Beoordeling door de rechtbank

Feiten en omstandigheden
2. Eiser ontving sinds 12 juli 2021 een bijstandsuitkering van het college.
Het college heeft een onderzoek ingesteld naar eisers recht op uitkering. Dit onderzoek heeft onder meer bestaan uit waarnemingen, een gesprek met eiser en het horen van de eigenaar van [bedrijf] . De bevindingen van dit onderzoek hebben geleid tot het primaire besluit. Met dat besluit is het recht op bijstand van eiser ingetrokken per 1 januari 2022 en beëindigd per 9 juni 2022. Tevens heeft het college aangekondigd dat de over de periode van 1 januari 2022 tot en met 8 juni 2022 verstrekte uitkering van eiser zal worden teruggevorderd.

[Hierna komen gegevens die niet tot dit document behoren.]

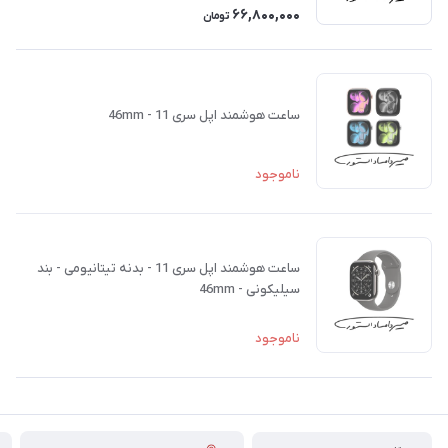
66,800,000
تومان
ساعت هوشمند اپل سری 11 - 46mm
ناموجود
ساعت هوشمند اپل سری 11 - بدنه تیتانیومی - بند
سیلیکونی - 46mm
ناموجود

Tegen dit besluit heeft eiser bezwaar gemaakt.
Met het bestreden besluit is dit bezwaar ongegrond verklaard.
Standpunt van het college
3. Volgens het college blijkt uit onderzoek dat eiser sinds 1 januari 2022 werkzaamheden verricht in de [bedrijf] . Omdat eiser van deze werkzaamheden geen melding heeft gemaakt bij het college, heeft hij de op hem rustende inlichtingenplicht geschonden. Eiser zou 72 uur per week werken en daarvoor een vergoeding in de vorm van eten, brandstof en kleding ontvangen. Volgens het college zijn de werkzaamheden die eiser verricht te beschouwen als op geld waardeerbare arbeid. Het maakt daarbij niet uit of eiser daadwerkelijk geld heeft verdiend. Wanneer er geen loon is ontvangen, mag het college uitgaan van een fictief inkomen. De fictieve inkomsten worden boven de van toepassing zijnde norm geschat, waardoor eiser geen recht op een bijstandsuitkering heeft en ten onrechte bijstandsuitkering heeft ontvangen. Het college is verplicht om tot intrekking over te gaan.
Eisers standpunt
4. Eiser voert, kort samengevat, aan dat hij alleen maar een vriend heeft willen helpen en dat hij meent dat hem dit moet zijn toegestaan. Er is geen sprake van op geld waardeerbare activiteiten. Eiser heeft nimmer gelden ontvangen en is nog steeds bijstandsbehoeftig. Daarnaast betwist eiser dat hij 72 uur per week in de [bedrijf] heeft gestaan. Volgens eiser is er sprake van zeer onzorgvuldig onderzoek door het college. Het besluit is onjuist gemotiveerd. Tot slot stelt eiser onevenredig in zijn belangen te worden geschaad.
Wettelijk kader
5. De voor de beoordeling van het beroep belangrijke wet- en regelgeving is te vinden in de bijlage bij deze uitspraak.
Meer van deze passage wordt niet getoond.